In the last few years I’ve begun to think a lot more about the things we pass on to our kids.

As a father, if there’s one word that comes to my mind a lot, it’s the word inadequate. There’s not a day that goes by that I don’t feel inadequate, lacking the necessary qualities to be a truly good Dad. When I look at myself as a dad, all I can see are the flaws. The moments where I was quick to anger. The moments where I failed to give sage advice. The moments where I scorned when I should have consoled. The moments where I was silent when I should’ve spoken up. The moments where I spoke too much when I simply needed to listen. The moments I spent staring at my phone instead of looking my child in the eyes and showing them I value them. The moments I missed because I was pursuing my own dreams.

If I’m being honest, most days I feel like a total shmuck.

If you’re out their nodding your head in agreement with me, I want you to know… you ARE inadequate. We ALL are. We will never be perfect dads.

The only perfect and adequate dad is God the Father, and we can never be as perfect as Him. But we aren’t called to pursue perfection, are we? We’re just called to pursue…better. Every day. Just pursue being a little better today than the day before. Some days we may go backwards but the next day will be…better.

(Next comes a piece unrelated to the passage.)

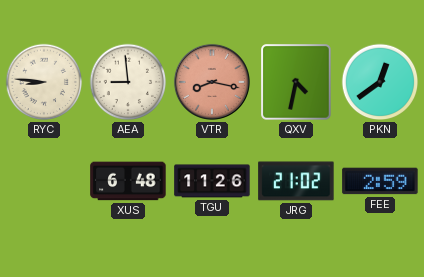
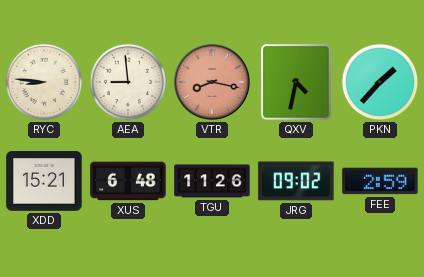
PKN: 12:39 -> 1:37
XDD: none -> 15:21
JRG: 21:02 -> 09:02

The Bible is bursting with wisdom for us as parents. There’s no shortage of good teaching from scripture that can help ground and instruct us as we try to be a better parent each day. One of the key verses that helps me come to grip with inadequacies is 2 Corinthians 12:9: But he said to me, “My grace is sufficient for you, for my power is made perfect in weakness.” Therefore I will boast all the more gladly of my weaknesses, so that the power of Christ may rest upon me.

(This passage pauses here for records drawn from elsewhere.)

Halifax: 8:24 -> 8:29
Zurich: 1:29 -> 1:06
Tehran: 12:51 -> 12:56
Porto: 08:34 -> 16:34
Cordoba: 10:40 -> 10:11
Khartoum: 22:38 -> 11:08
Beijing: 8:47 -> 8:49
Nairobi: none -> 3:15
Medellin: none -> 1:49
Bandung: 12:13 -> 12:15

Accepting that we are inadequate is the first step in accepting that in our inadequacies, Jesus’ strength is made perfect in my weakness.

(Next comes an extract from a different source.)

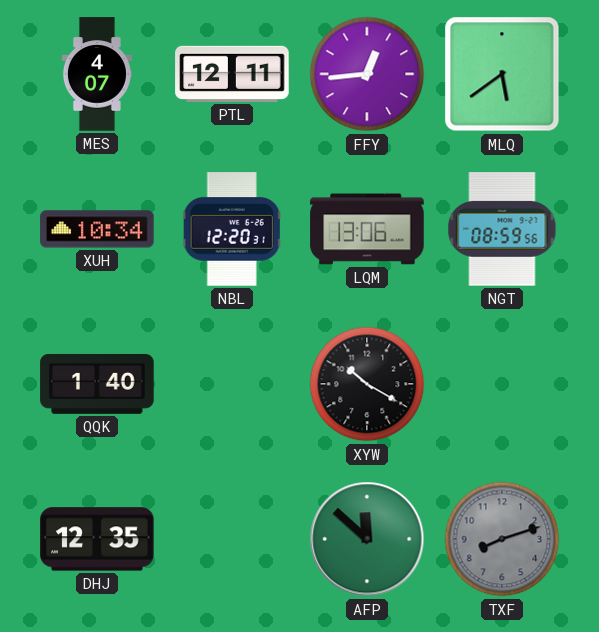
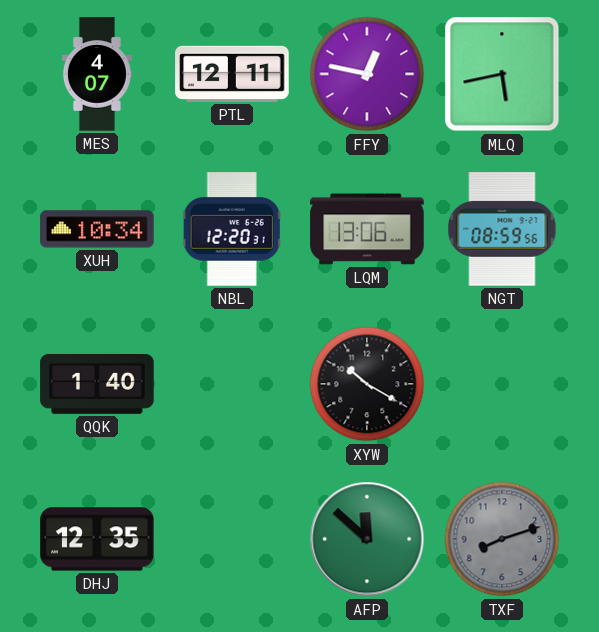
FFY: 12:44 -> 12:47
MLQ: 5:39 -> 5:43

As a dad, the best thing I can do is surrender and accept my weaknesses as opportunities for Jesus to transform me in to the best parent He wants me to be for my kids.

Proverbs 22:6 says “Start children off on the way they should go, and even when they are old they will not turn from it.” Ephesians 6:4 reiterates ”Fathers, do not exasperate your children; instead, bring them up in the training and instruction of the Lord.”

While I certainly am a master in the art of exasperating my children, I think I’m starting to learn what the most important trait I am called to pass on to my kids is: my faith. Faith in God. Faith in Jesus. Faith in salvation. Faith in God’s Truth.

While the day will come where their faith must become their own, the greatest gift I can pass on to my kids is to cultivate faith in Jesus. Because once that seed takes root, that tree will produce the most incredible fruit. The mighty traits of godly character, like “to act justly, love mercy and walk humbly with God” (Micah 6:8) or to “Love your neighbor as yourself” (Mark 12:31) can’t truly take root without there first being a planted seed of faith.

My kids will inherit a lot from me and I secretly hope one of those things is the Smith sigh. But I also hope that as they see me pursuing a devoted relationship with Jesus that truly encourages them to desire the same life-giving and transforming relationship of their own with Him. That is easily the greatest gift I can pass on.

I will always feel inadequate as a dad and that’s okay. It’s not about being adequate. It’s about pursuing Jesus with all my heart, soul, mind and strength. As He makes me a better me, He will make me a better father and He will become everything to them that I can’t.